Re: Aggregate Push Down - Performing aggregation on foreign server

From: Ashutosh Bapat <ashutosh(dot)bapat(at)enterprisedb(dot)com>
To: Jeevan Chalke <jeevan(dot)chalke(at)enterprisedb(dot)com>
Cc: PostgreSQL Hackers <pgsql-hackers(at)postgresql(dot)org>
Subject: Re: Aggregate Push Down - Performing aggregation on foreign server
Date: 2016-10-12 10:08:21
Message-ID: CAFjFpRc9Y6aHfuH4ep6u=ON+s=byf1wXd0i-nE2o2q-7ro7ApQ@mail.gmail.com
Views: Raw Message | Whole Thread | Download mbox | Resend email
Thread:
Lists: pgsql-hackers

Thanks Jeevan for taking care of the comments.

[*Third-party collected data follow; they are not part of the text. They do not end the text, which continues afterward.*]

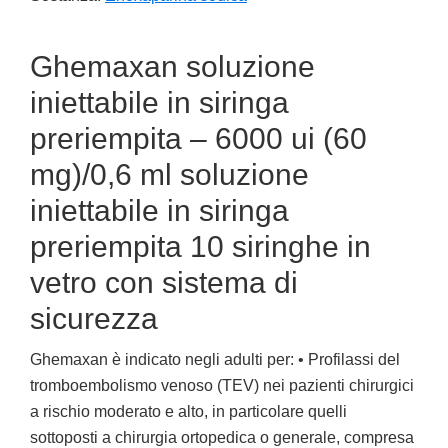
Ghemaxan soluzione
iniettabile in siringa
preriempita – 6000 ui (60
mg)/0,6 ml soluzione
iniettabile in siringa
preriempita 10 siringhe in
vetro con sistema di
sicurezza
Ghemaxan è indicato negli adulti per: • Profilassi del
tromboembolismo venoso (TEV) nei pazienti chirurgici
a rischio moderato e alto, in particolare quelli
sottoposti a chirurgia ortopedica o generale, compresa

On Fri, Sep 30, 2016 at 5:23 PM, Jeevan Chalke
<jeevan(dot)chalke(at)enterprisedb(dot)com> wrote:
> Hi Ashutosh,
>
> On Mon, Sep 26, 2016 at 2:28 PM, Ashutosh Bapat
> <ashutosh(dot)bapat(at)enterprisedb(dot)com> wrote:
>>
>> Thanks Jeevan for working on the comments.
>>
>> Ok. Yes, we should also handle bare conditions in
>> classifyConditions(). I am fine doing it as a separate patch.
>
>
> Doing that with separate patch would be good.

Ok.

>
>>
>>
>> I don't think add_foreign_grouping_path() is the right place to change
>> a structure managed by the core and esp when we are half-way adding
>> paths. An FDW should not meddle with an upper RelOptInfo. Since
>> create_foreignscan_plan() picks those up from RelOptInfo and both of
>> those are part of core, we need a place in core to set the
>> RelOptInfo::relids for an upper relation OR we have stop using
>> fs_relids for upper relation foreign scans.
>
>
> Yes, agree that relids must be set by the core rather than a fdw.
> However I don't want to touch the core for this patch and also not
> exactly sure where we can do that. I think, for this patch, we can
> copy relids into grouped_rel in create_grouping_paths() at place
> where we assign fdwroutine, userid etc. from the input relation.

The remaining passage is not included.